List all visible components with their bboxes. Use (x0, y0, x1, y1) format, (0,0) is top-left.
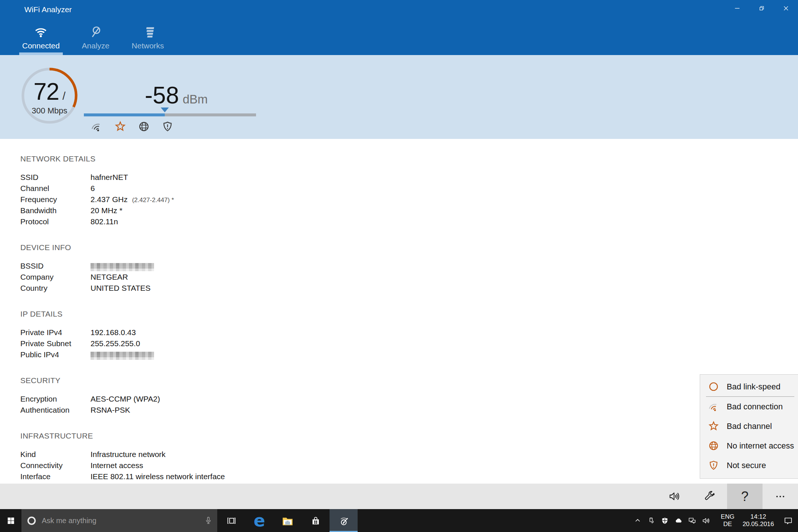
legend-label: Not secure (727, 461, 766, 470)
section-title: SECURITY (20, 376, 798, 385)
detail-label: SSID (20, 173, 91, 182)
redacted-value (91, 352, 154, 360)
star-icon (707, 421, 719, 432)
tab-networks[interactable]: Networks (129, 25, 167, 55)
detail-value: 192.168.0.43 (91, 328, 136, 337)
clock[interactable]: 14:12 20.05.2016 (743, 513, 774, 528)
taskbar: e ENG DE 14:12 20.05.2016 (0, 509, 798, 532)
detail-row: Private Subnet255.255.255.0 (20, 339, 798, 350)
wifi-analyzer-app-button[interactable] (330, 509, 358, 532)
more-button[interactable] (763, 484, 798, 509)
link-speed-gauge: 72/ 300 Mbps (21, 67, 78, 125)
detail-label: Interface (20, 472, 91, 481)
detail-label: Company (20, 273, 91, 282)
tab-analyze[interactable]: Analyze (79, 25, 113, 55)
detail-row: Bandwidth20 MHz * (20, 206, 798, 217)
detail-value: 6 (91, 184, 95, 193)
connection-quality-icon (91, 121, 102, 132)
slider-track (84, 113, 256, 116)
legend-label: No internet access (727, 441, 794, 451)
detail-row: SSIDhafnerNET (20, 173, 798, 184)
task-view-button[interactable] (217, 509, 245, 532)
channel-quality-icon (115, 121, 126, 132)
volume-button[interactable] (656, 484, 692, 509)
detail-row: CountryUNITED STATES (20, 284, 798, 295)
system-tray: ENG DE 14:12 20.05.2016 (631, 509, 798, 532)
help-button[interactable]: ? (727, 484, 763, 509)
search-box[interactable] (21, 509, 217, 532)
signal-strength-slider[interactable] (84, 113, 256, 116)
tray-volume-icon[interactable] (699, 517, 713, 525)
window-title: WiFi Analyzer (24, 5, 72, 14)
language-indicator[interactable]: ENG DE (721, 513, 734, 528)
edge-app-button[interactable]: e (245, 509, 273, 532)
tray-defender-icon[interactable] (658, 517, 672, 525)
link-speed-value: 72/ (21, 78, 78, 105)
store-app-button[interactable] (301, 509, 330, 532)
language-secondary: DE (721, 521, 734, 528)
section-network-details: NETWORK DETAILSSSIDhafnerNETChannel6Freq… (20, 154, 798, 228)
detail-label: Protocol (20, 217, 91, 226)
minimize-button[interactable] (725, 0, 749, 16)
tray-chevron-up-icon[interactable] (631, 517, 644, 524)
shield-alert-icon (707, 460, 719, 471)
maximize-button[interactable] (749, 0, 774, 16)
legend-flyout: Bad link-speedBad connectionBad channelN… (700, 374, 798, 479)
slider-marker-icon[interactable] (161, 108, 169, 112)
signal-strength-value: -58 dBm (145, 82, 208, 109)
detail-value: IEEE 802.11 wireless network interface (91, 472, 225, 481)
connection-overview: 72/ 300 Mbps -58 dBm (0, 55, 798, 139)
section-device-info: DEVICE INFOBSSIDCompanyNETGEARCountryUNI… (20, 243, 798, 295)
section-ip-details: IP DETAILSPrivate IPv4192.168.0.43Privat… (20, 310, 798, 361)
section-title: DEVICE INFO (20, 243, 798, 252)
detail-label: Bandwidth (20, 206, 91, 215)
detail-label: Channel (20, 184, 91, 193)
link-speed-max: 300 Mbps (21, 106, 78, 116)
start-button[interactable] (0, 509, 21, 532)
internet-access-icon (138, 121, 150, 132)
section-infrastructure: INFRASTRUCTUREKindInfrastructure network… (20, 432, 798, 483)
detail-note: (2.427-2.447) * (132, 197, 174, 204)
detail-row: Channel6 (20, 184, 798, 195)
close-button[interactable] (774, 0, 798, 16)
wifi-analyzer-window: WiFi Analyzer ConnectedAnalyzeNetworks 7… (0, 0, 798, 532)
tray-onedrive-icon[interactable] (672, 517, 685, 525)
detail-value: UNITED STATES (91, 284, 151, 293)
cortana-icon (27, 516, 37, 526)
detail-label: Connectivity (20, 461, 91, 470)
tray-usb-icon[interactable] (644, 517, 658, 525)
edge-logo: e (253, 512, 265, 529)
detail-row: InterfaceIEEE 802.11 wireless network in… (20, 472, 798, 483)
window-controls (725, 0, 798, 16)
microphone-icon[interactable] (204, 516, 213, 525)
detail-row: Public IPv4 (20, 350, 798, 361)
tab-label: Connected (22, 41, 60, 50)
analyze-icon (89, 25, 102, 38)
section-title: NETWORK DETAILS (20, 154, 798, 163)
detail-row: Frequency2.437 GHz(2.427-2.447) * (20, 195, 798, 206)
clock-time: 14:12 (743, 513, 774, 521)
detail-row: Private IPv4192.168.0.43 (20, 328, 798, 339)
legend-bad-link-speed: Bad link-speed (700, 377, 798, 396)
legend-label: Bad channel (727, 422, 772, 431)
detail-value: AES-CCMP (WPA2) (91, 395, 160, 403)
detail-row: KindInfrastructure network (20, 450, 798, 461)
legend-bad-channel: Bad channel (700, 416, 798, 436)
tray-icon-group (631, 517, 713, 525)
action-center-button[interactable] (784, 516, 793, 525)
tab-label: Analyze (82, 41, 110, 50)
command-bar: ? (0, 484, 798, 509)
tray-network-icon[interactable] (685, 517, 699, 525)
detail-value: NETGEAR (91, 273, 128, 282)
search-input[interactable] (41, 516, 204, 525)
settings-wrench-button[interactable] (692, 484, 727, 509)
legend-label: Bad connection (727, 402, 783, 412)
detail-row: AuthenticationRSNA-PSK (20, 406, 798, 417)
help-icon: ? (741, 489, 748, 504)
detail-value: RSNA-PSK (91, 406, 130, 415)
tab-connected[interactable]: Connected (19, 25, 63, 55)
detail-label: Frequency (20, 195, 91, 204)
tab-bar: ConnectedAnalyzeNetworks (19, 25, 167, 55)
file-explorer-app-button[interactable] (273, 509, 301, 532)
detail-label: Public IPv4 (20, 350, 91, 359)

# # # #

A precise copy of each record, with the images removed, should be output.

> **Answer for this exercise**:
List all visible components with their bboxes. Use (x0, y0, x1, y1) format, (0,0) is top-left.
legend-label: Not secure (727, 461, 766, 470)
section-title: SECURITY (20, 376, 798, 385)
detail-label: SSID (20, 173, 91, 182)
redacted-value (91, 352, 154, 360)
star-icon (707, 421, 719, 432)
tab-networks[interactable]: Networks (129, 25, 167, 55)
detail-value: 192.168.0.43 (91, 328, 136, 337)
clock[interactable]: 14:12 20.05.2016 (743, 513, 774, 528)
taskbar: e ENG DE 14:12 20.05.2016 (0, 509, 798, 532)
detail-row: Private Subnet255.255.255.0 (20, 339, 798, 350)
wifi-analyzer-app-button[interactable] (330, 509, 358, 532)
more-button[interactable] (763, 484, 798, 509)
link-speed-gauge: 72/ 300 Mbps (21, 67, 78, 125)
detail-label: Interface (20, 472, 91, 481)
detail-label: Company (20, 273, 91, 282)
tab-analyze[interactable]: Analyze (79, 25, 113, 55)
detail-row: Bandwidth20 MHz * (20, 206, 798, 217)
detail-value: 6 (91, 184, 95, 193)
connection-quality-icon (91, 121, 102, 132)
slider-track (84, 113, 256, 116)
legend-label: No internet access (727, 441, 794, 451)
detail-row: SSIDhafnerNET (20, 173, 798, 184)
task-view-button[interactable] (217, 509, 245, 532)
channel-quality-icon (115, 121, 126, 132)
volume-button[interactable] (656, 484, 692, 509)
detail-row: CountryUNITED STATES (20, 284, 798, 295)
system-tray: ENG DE 14:12 20.05.2016 (631, 509, 798, 532)
help-button[interactable]: ? (727, 484, 763, 509)
search-box[interactable] (21, 509, 217, 532)
signal-strength-slider[interactable] (84, 113, 256, 116)
tray-volume-icon[interactable] (699, 517, 713, 525)
window-title: WiFi Analyzer (24, 5, 72, 14)
language-indicator[interactable]: ENG DE (721, 513, 734, 528)
edge-app-button[interactable]: e (245, 509, 273, 532)
tray-defender-icon[interactable] (658, 517, 672, 525)
link-speed-value: 72/ (21, 78, 78, 105)
store-app-button[interactable] (301, 509, 330, 532)
language-secondary: DE (721, 521, 734, 528)
section-network-details: NETWORK DETAILSSSIDhafnerNETChannel6Freq… (20, 154, 798, 228)
detail-label: Protocol (20, 217, 91, 226)
minimize-button[interactable] (725, 0, 749, 16)
tray-chevron-up-icon[interactable] (631, 517, 644, 524)
shield-alert-icon (707, 460, 719, 471)
maximize-button[interactable] (749, 0, 774, 16)
legend-flyout: Bad link-speedBad connectionBad channelN… (700, 374, 798, 479)
slider-marker-icon[interactable] (161, 108, 169, 112)
signal-strength-value: -58 dBm (145, 82, 208, 109)
detail-value: IEEE 802.11 wireless network interface (91, 472, 225, 481)
connection-overview: 72/ 300 Mbps -58 dBm (0, 55, 798, 139)
section-device-info: DEVICE INFOBSSIDCompanyNETGEARCountryUNI… (20, 243, 798, 295)
section-ip-details: IP DETAILSPrivate IPv4192.168.0.43Privat… (20, 310, 798, 361)
section-title: DEVICE INFO (20, 243, 798, 252)
detail-label: Bandwidth (20, 206, 91, 215)
detail-label: Channel (20, 184, 91, 193)
link-speed-max: 300 Mbps (21, 106, 78, 116)
start-button[interactable] (0, 509, 21, 532)
internet-access-icon (138, 121, 150, 132)
section-infrastructure: INFRASTRUCTUREKindInfrastructure network… (20, 432, 798, 483)
detail-note: (2.427-2.447) * (132, 197, 174, 204)
detail-row: Channel6 (20, 184, 798, 195)
close-button[interactable] (774, 0, 798, 16)
wifi-analyzer-window: WiFi Analyzer ConnectedAnalyzeNetworks 7… (0, 0, 798, 532)
tray-onedrive-icon[interactable] (672, 517, 685, 525)
detail-value: UNITED STATES (91, 284, 151, 293)
cortana-icon (27, 516, 37, 526)
detail-label: Connectivity (20, 461, 91, 470)
tray-usb-icon[interactable] (644, 517, 658, 525)
edge-logo: e (253, 512, 265, 529)
detail-row: InterfaceIEEE 802.11 wireless network in… (20, 472, 798, 483)
window-controls (725, 0, 798, 16)
microphone-icon[interactable] (204, 516, 213, 525)
detail-row: Public IPv4 (20, 350, 798, 361)
tab-label: Connected (22, 41, 60, 50)
analyze-icon (89, 25, 102, 38)
section-title: NETWORK DETAILS (20, 154, 798, 163)
detail-row: Frequency2.437 GHz(2.427-2.447) * (20, 195, 798, 206)
clock-time: 14:12 (743, 513, 774, 521)
detail-row: Private IPv4192.168.0.43 (20, 328, 798, 339)
legend-bad-link-speed: Bad link-speed (700, 377, 798, 396)
legend-label: Bad channel (727, 422, 772, 431)
detail-value: AES-CCMP (WPA2) (91, 395, 160, 403)
detail-row: KindInfrastructure network (20, 450, 798, 461)
legend-bad-channel: Bad channel (700, 416, 798, 436)
tray-icon-group (631, 517, 713, 525)
action-center-button[interactable] (784, 516, 793, 525)
tab-label: Analyze (82, 41, 110, 50)
command-bar: ? (0, 484, 798, 509)
tray-network-icon[interactable] (685, 517, 699, 525)
detail-value: NETGEAR (91, 273, 128, 282)
search-input[interactable] (41, 516, 204, 525)
settings-wrench-button[interactable] (692, 484, 727, 509)
legend-label: Bad connection (727, 402, 783, 412)
detail-row: AuthenticationRSNA-PSK (20, 406, 798, 417)
help-icon: ? (741, 489, 748, 504)
detail-value: RSNA-PSK (91, 406, 130, 415)
tab-connected[interactable]: Connected (19, 25, 63, 55)
detail-label: Frequency (20, 195, 91, 204)
tab-bar: ConnectedAnalyzeNetworks (19, 25, 167, 55)
file-explorer-app-button[interactable] (273, 509, 301, 532)
detail-label: Public IPv4 (20, 350, 91, 359)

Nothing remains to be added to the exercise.